↓↓↓
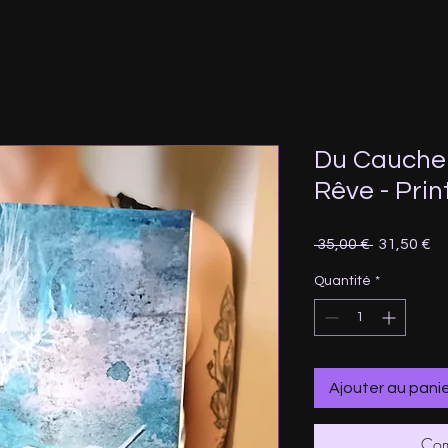
Du Cauche
Rêve - Print
Prix
Pr
 35,00 € 
31,50 €
original
pr
Quantité
*
Ajouter au pani
Com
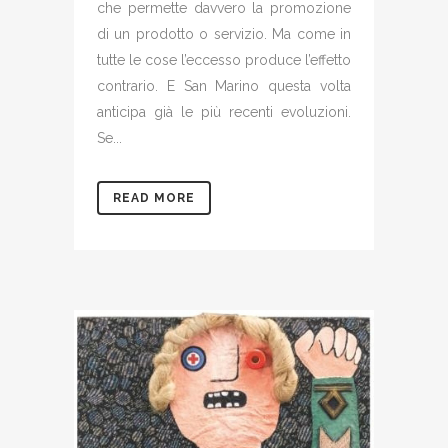
che permette davvero la promozione
di un prodotto o servizio. Ma come in
tutte le cose l’eccesso produce l’effetto
contrario. E San Marino questa volta
anticipa già le più recenti evoluzioni.
Se...
READ MORE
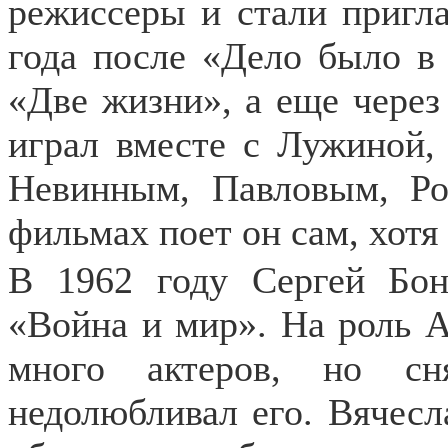
режиссеры и стали пригла
года после «Дело было в
«Две жизни», а еще через 
играл вместе с Лужиной,
Невинным, Павловым, Р
фильмах поет он сам, хотя
В 1962 году Сергей Бон
«Война и мир». На роль А
много актеров, но сн
недолюбливал его. Вячесл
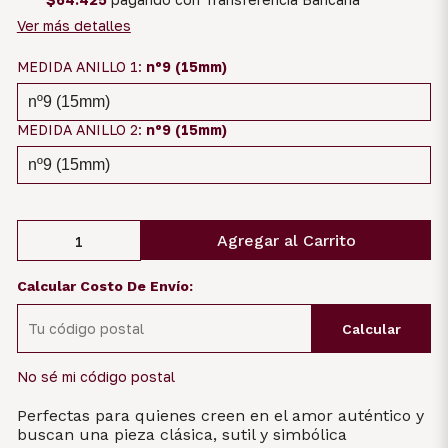
Ver más detalles
MEDIDA ANILLO 1:
nº9 (15mm)
MEDIDA ANILLO 2:
nº9 (15mm)
Agregar al Carrito
Calcular Costo De Envío:
Calcular
No sé mi código postal
Perfectas para quienes creen en el amor auténtico y
buscan una pieza clásica, sutil y simbólica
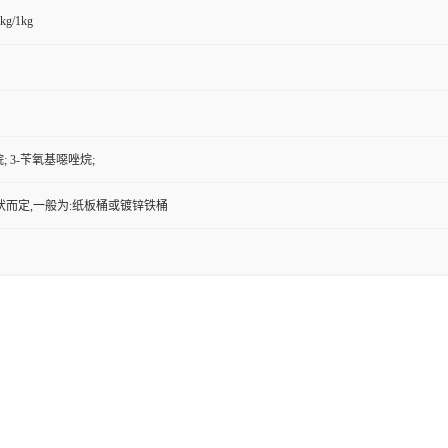
kg/1kg
; 3-苄氧基噁唑烷;
状而定,一般为:纸板桶或镀锌铁桶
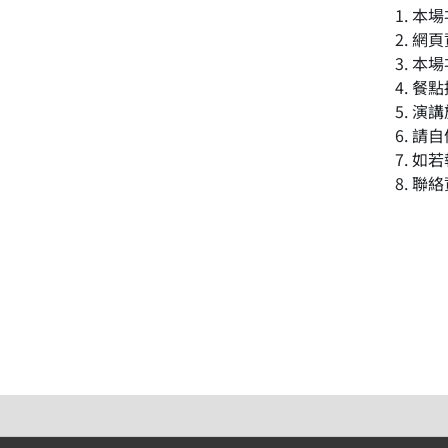
1. 
2. 網
3. 
4. 
5. 演
6. 請
7. 
8. 聯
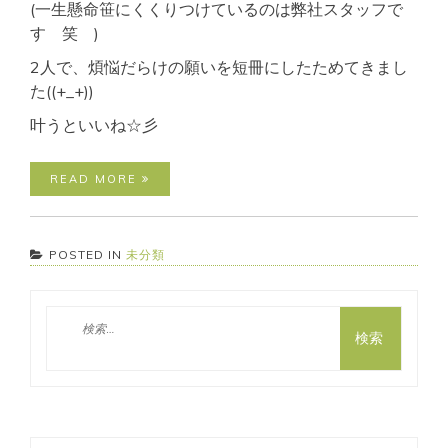
(一生懸命笹にくくりつけているのは弊社スタッフで
す 笑 )
2人で、煩悩だらけの願いを短冊にしたためてきまし
た((+_+))
叶うといいね☆彡
READ MORE
POSTED IN
未分類
検
索:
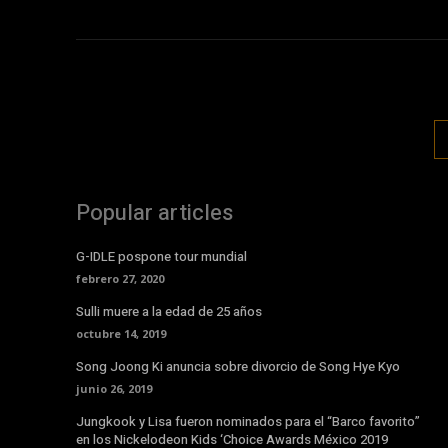
Popular articles
G-IDLE pospone tour mundial
febrero 27, 2020
Sulli muere a la edad de 25 años
octubre 14, 2019
Song Joong Ki anuncia sobre divorcio de Song Hye Kyo
junio 26, 2019
Jungkook y Lisa fueron nominados para el “Barco favorito”
en los Nickelodeon Kids ‘Choice Awards México 2019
↑↑↑
Word for word and without any pictures, return all of the lines above.

_EXERCISE ANSWER_
Du Cauche
Rêve - Print
Prix
Pr
 35,00 € 
31,50 €
original
pr
Quantité
*
Ajouter au pani
Com
che permette davvero la promozione
di un prodotto o servizio. Ma come in
tutte le cose l’eccesso produce l’effetto
contrario. E San Marino questa volta
anticipa già le più recenti evoluzioni.
Se...
READ MORE
режиссеры и стали пригла
года после «Дело было в
«Две жизни», а еще через 
играл вместе с Лужиной,
Невинным, Павловым, Р
фильмах поет он сам, хотя
В 1962 году Сергей Бон
«Война и мир». На роль А
много актеров, но сн
недолюбливал его. Вячесл
Ver más detalles
MEDIDA ANILLO 1:
nº9 (15mm)
MEDIDA ANILLO 2:
nº9 (15mm)
Agregar al Carrito
Calcular Costo De Envío:
Calcular
No sé mi código postal
Perfectas para quienes creen en el amor auténtico y
buscan una pieza clásica, sutil y simbólica
kg/1kg
; 3-苄氧基噁唑烷;
状而定,一般为:纸板桶或镀锌铁桶
1. 
2. 網
3. 
4. 
5. 演
6. 請
7. 
8. 聯
(一生懸命笹にくくりつけているのは弊社スタッフで
す 笑 )
2人で、煩悩だらけの願いを短冊にしたためてきまし
た((+_+))
叶うといいね☆彡
READ MORE
POSTED IN
未分類
検
索:
Popular articles
G-IDLE pospone tour mundial
febrero 27, 2020
Sulli muere a la edad de 25 años
octubre 14, 2019
Song Joong Ki anuncia sobre divorcio de Song Hye Kyo
junio 26, 2019
Jungkook y Lisa fueron nominados para el “Barco favorito”
en los Nickelodeon Kids ‘Choice Awards México 2019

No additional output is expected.